Seri terbaru ini akan diproduksi oleh Studio Khara dan CloverWorks. Kolaborasi dua studio besar tersebut langsung memicu antusiasme penggemar di lokasi acara dan disambut sorakan meriah saat pengumuman resmi disampaikan.
Dari sisi kreatif, proyek ini menghadirkan kombinasi nama-nama yang menarik. Mengutip Anime News Network, naskah dan komposisi seri akan ditangani oleh Yoko Taro, kreator di balik seri gim NieR. Keterlibatan Yoko Taro menjadi kejutan tersendiri karena ini merupakan pertama kalinya ia memimpin penulisan untuk proyek Evangelion. Musiknya akan digarap oleh Keiichi Okabe, komposer yang juga dikenal lewat karya-karyanya di waralaba NieR, memperpanjang kolaborasi kreatif keduanya yang telah terjalin selama bertahun-tahun.
Sementara itu, kursi sutradara dipercayakan kepada Kazuya Tsurumaki dan Toko Yatabe. Tsurumaki sebelumnya terlibat dalam berbagai proyek Evangelion, termasuk film Rebuild of Evangelion, serta dikenal lewat karya lain seperti FLCL dan Mobile Suit Gundam GQuuuuuuX. Adapun Yatabe pernah menjadi asisten sutradara pada Evangelion: 3.0+1.0 Thrice Upon a Time dan terlibat dalam sejumlah proyek anime populer lainnya. Kombinasi pengalaman mereka diharapkan mampu menjaga esensi klasik Evangelion sekaligus menghadirkan pendekatan visual dan naratif yang segar.
Sebagai informasi, Neon Genesis Evangelion pertama kali disutradarai oleh Hideaki Anno dan diproduksi oleh Gainax.

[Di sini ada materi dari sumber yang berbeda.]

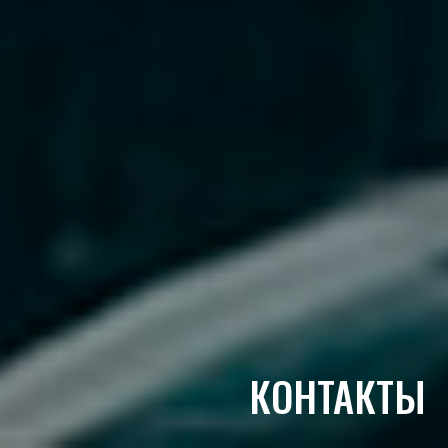
КОНТАКТЫ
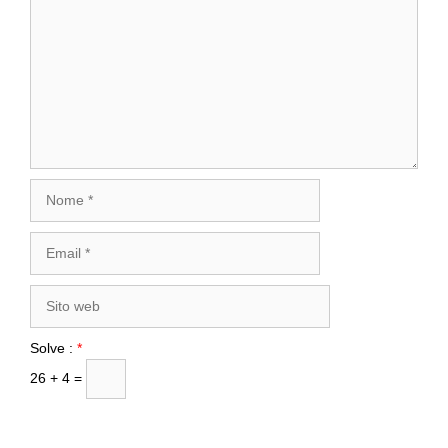
Nome
Email
Sito
web
Solve :
*
26 + 4 =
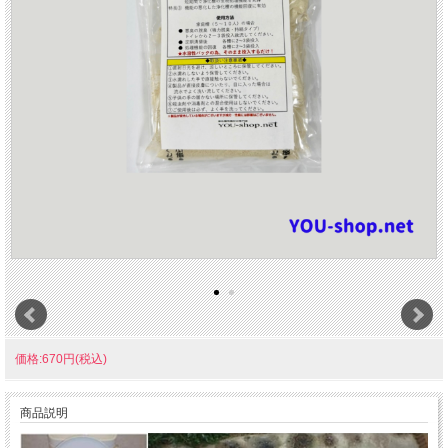
価格:670円(税込)
商品説明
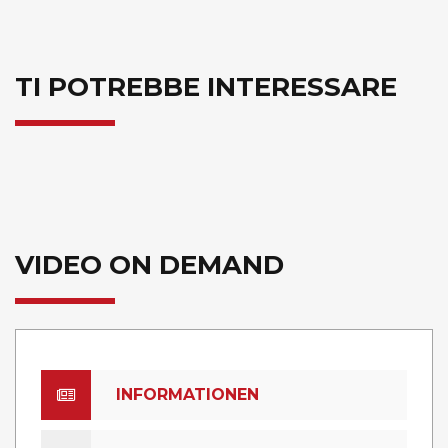
TI POTREBBE INTERESSARE
VIDEO ON DEMAND
INFORMATIONEN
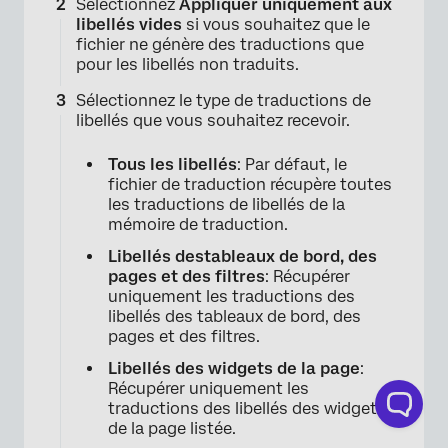
Sélectionnez
Appliquer uniquement aux
libellés vides
si vous souhaitez que le
fichier ne génère des traductions que
pour les libellés non traduits.
Sélectionnez le type de traductions de
libellés que vous souhaitez recevoir.
Tous les libellés
: Par défaut, le
fichier de traduction récupère toutes
les traductions de libellés de la
mémoire de traduction.
Libellés des
tableaux de bord, des
pages et des filtres
: Récupérer
uniquement les traductions des
libellés des tableaux de bord, des
pages et des filtres.
Libellés des widgets de la page
:
Récupérer uniquement les
traductions des libellés des widgets
de la page listée.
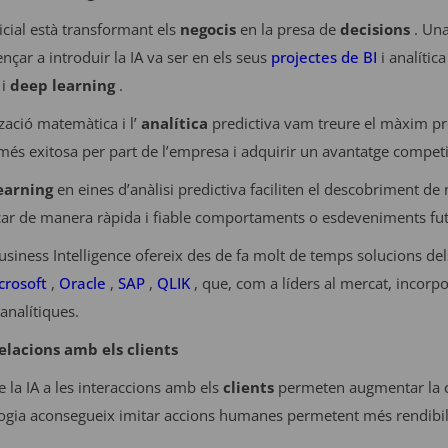
ificial està transformant els
negocis
en la presa de
decisions
. Una
ar a introduir la IA va ser en els seus
projectes
de BI
i analític
i
deep learning
.
zació matemàtica i l’
analítica
predictiva vam treure el màxim pr
més exitosa per part de l’empresa i adquirir un avantatge compet
earning
en eines d’anàlisi predictiva faciliten el descobriment de
ar de manera ràpida i fiable comportaments o esdeveniments fut
usiness Intelligence ofereix des de fa molt de temps solucions del
crosoft
,
Oracle
,
SAP
,
QLIK
, que, com a líders al mercat, incorpo
analítiques.
relacions amb els clients
e la IA a les interaccions amb els
clients
permeten augmentar la co
logia aconsegueix imitar accions humanes permetent més rendibilita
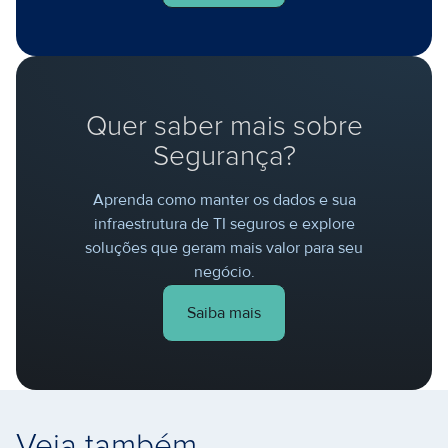
Quer saber mais sobre
Segurança?
Aprenda como manter os dados e sua
infraestrutura de TI seguros e explore
soluções que geram mais valor para seu
negócio.
Saiba mais
Veja também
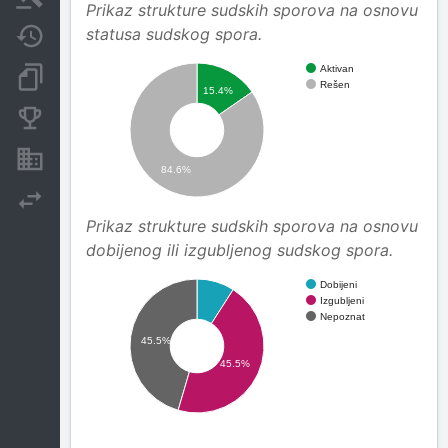
Prikaz strukture sudskih sporova na osnovu
statusa sudskog spora.
Javne nabavke
Aktivan
Dokumenti i objave
Rešen
15.4%
Konkurentske kompanije
Nekretnine i imovina
84.6%
Izvoz
Prikaz strukture sudskih sporova na osnovu
dobijenog ili izgubljenog sudskog spora.
Dobijeni
Izgubljeni
Nepoznat
45.5%
45.5%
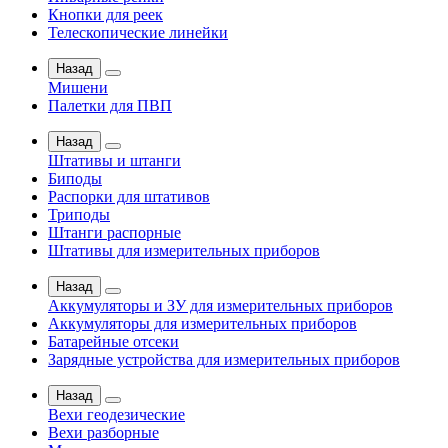
Кнопки для реек
Телескопические линейки
Назад
Мишени
Палетки для ПВП
Назад
Штативы и штанги
Биподы
Распорки для штативов
Триподы
Штанги распорные
Штативы для измерительных приборов
Назад
Аккумуляторы и ЗУ для измерительных приборов
Аккумуляторы для измерительных приборов
Батарейные отсеки
Зарядные устройства для измерительных приборов
Назад
Вехи геодезические
Вехи разборные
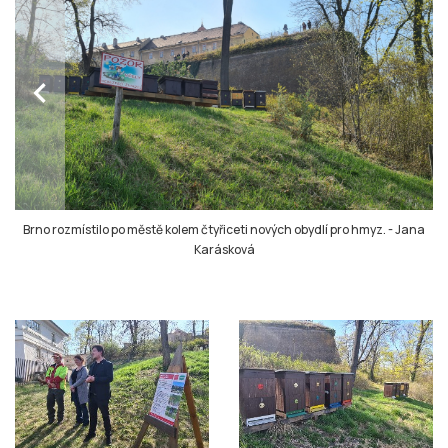
chevron_left
Brno rozmístilo po městě kolem čtyřiceti nových obydlí pro hmyz.
-
Jana
Karásková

Serial televisinya tayang sebanyak 26 episode dari Oktober 1995 hingga Maret 1996. Setelah itu, dua film, Death & Rebirth dan The End of Evangelion, dirilis pada 1997 untuk memperluas dan menutup kisah versi awalnya.

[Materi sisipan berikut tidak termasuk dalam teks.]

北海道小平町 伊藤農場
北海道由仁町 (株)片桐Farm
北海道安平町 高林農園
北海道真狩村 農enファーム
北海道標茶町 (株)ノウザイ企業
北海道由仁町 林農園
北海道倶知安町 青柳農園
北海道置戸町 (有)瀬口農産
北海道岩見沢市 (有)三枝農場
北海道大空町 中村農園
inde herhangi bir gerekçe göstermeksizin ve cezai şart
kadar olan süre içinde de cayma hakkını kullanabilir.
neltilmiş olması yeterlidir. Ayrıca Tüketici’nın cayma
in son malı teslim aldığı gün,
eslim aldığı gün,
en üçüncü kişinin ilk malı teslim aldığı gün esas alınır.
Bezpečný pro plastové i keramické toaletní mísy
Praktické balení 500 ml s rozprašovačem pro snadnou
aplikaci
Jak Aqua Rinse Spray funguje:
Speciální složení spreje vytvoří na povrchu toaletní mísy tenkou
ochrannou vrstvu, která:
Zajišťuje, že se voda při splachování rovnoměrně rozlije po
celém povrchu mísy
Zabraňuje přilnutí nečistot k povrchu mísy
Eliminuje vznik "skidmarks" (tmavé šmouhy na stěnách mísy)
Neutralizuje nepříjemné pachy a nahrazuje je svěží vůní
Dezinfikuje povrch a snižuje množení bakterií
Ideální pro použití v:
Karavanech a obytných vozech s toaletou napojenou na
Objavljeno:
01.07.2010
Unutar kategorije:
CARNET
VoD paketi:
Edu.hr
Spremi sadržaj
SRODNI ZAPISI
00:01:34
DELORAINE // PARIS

Pada 2007, waralaba ini bangkit kembali melalui proyek Rebuild of Evangelion di bawah naungan Studio Khara, yang menghadirkan empat film dengan pendekatan reinterpretasi cerita. Film terakhirnya, Evangelion: 3.0+1.0 Thrice Upon a Time (2021), bahkan berhasil menembus pendapatan lebih dari 10 miliar yen di box office Jepang, pencapaian tertinggi sepanjang sejarah seri ini.
Kisah Evangelion sendiri berlatar di dunia yang diserang oleh makhluk misterius yang dikenal sebagai Angels. Kisahnya mengikuti para pilot remaja yang mengendalikan senjata humanoid serbaguna bernama Evangelion, satu-satunya pertahanan umat manusia melawan para Angels. Namun, di balik aksi mecha dan pertempuran spektakuler, seri ini dikenal luas karena eksplorasi psikologis mendalam, konflik batin karakter, serta tema eksistensial yang kompleks.

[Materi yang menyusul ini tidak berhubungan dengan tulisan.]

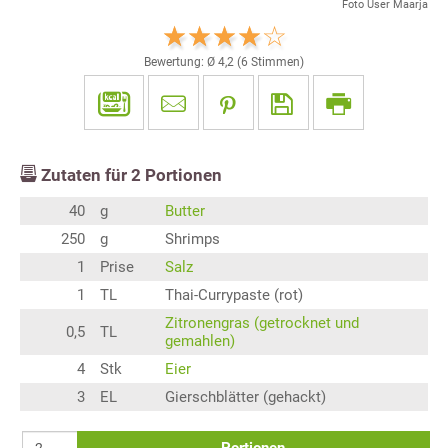
Foto User Maarja
Bewertung: Ø
4,2
(
6
Stimmen)
Zutaten für
2
Portionen
40
g
Butter
250
g
Shrimps
1
Prise
Salz
1
TL
Thai-Currypaste (rot)
Zitronengras (getrocknet und
0,5
TL
gemahlen)
4
Stk
Eier
3
EL
Gierschblätter (gehackt)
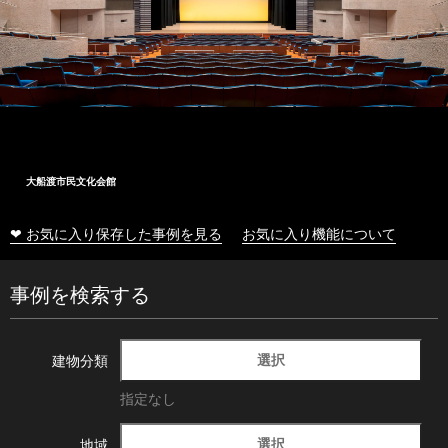
大船渡市民文化会館
❤ お気に入り保存した事例を見る
お気に入り機能について
事例を検索する
選択
建物分類
指定なし
選択
地域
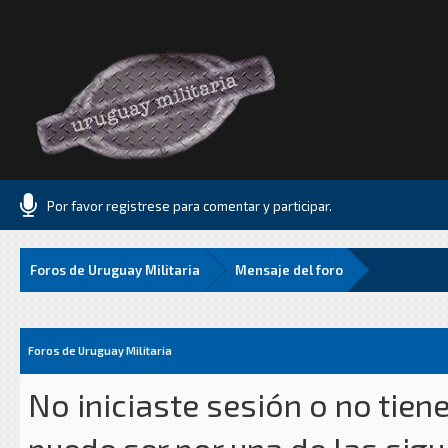
Por favor registrese para comentar y participar.
Foros de Uruguay Militaria
Mensaje del foro
Foros de Uruguay Militaria
No iniciaste sesión o no tien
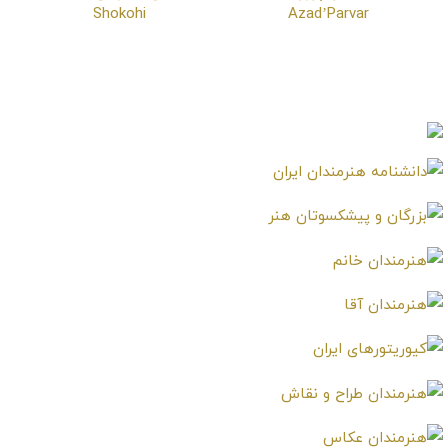
آناهیتا آزادپرور
حسن شکوهی
Hassan Shokohi
Anahita Azad’Parvar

Dalam festival peringatan 30 tahun tersebut, penggemar juga disuguhi pemutaran khusus Evangelion Broadcast 30th Anniversary Special Screening, sebuah anime pendek berdurasi 13 menit yang menampilkan karakter Asuka. Selain itu, Yoko Takahashi, penyanyi lagu pembuka legendaris A Cruel Angel's Thesis", turut tampil membawakan versi spesial dalam rangkaian konser Back to Neon Genesis.
Hingga saat ini, detail cerita, jadwal rilis, maupun rencana distribusi internasional untuk seri terbaru tersebut belum diumumkan. Namun, cuplikan perdana dikabarkan akan ditayangkan dalam siaran televisi Evangelion: 3.0+1.0 Thrice Upon a Time di Jepang.
Pengumuman ini menandai tonggak penting bagi salah satu waralaba mecha paling berpengaruh sepanjang masa. Di tangan para kreator senior, seri baru Evangelion berpotensi menghadirkan interpretasi yang berani sekaligus relevan bagi generasi penonton masa kini.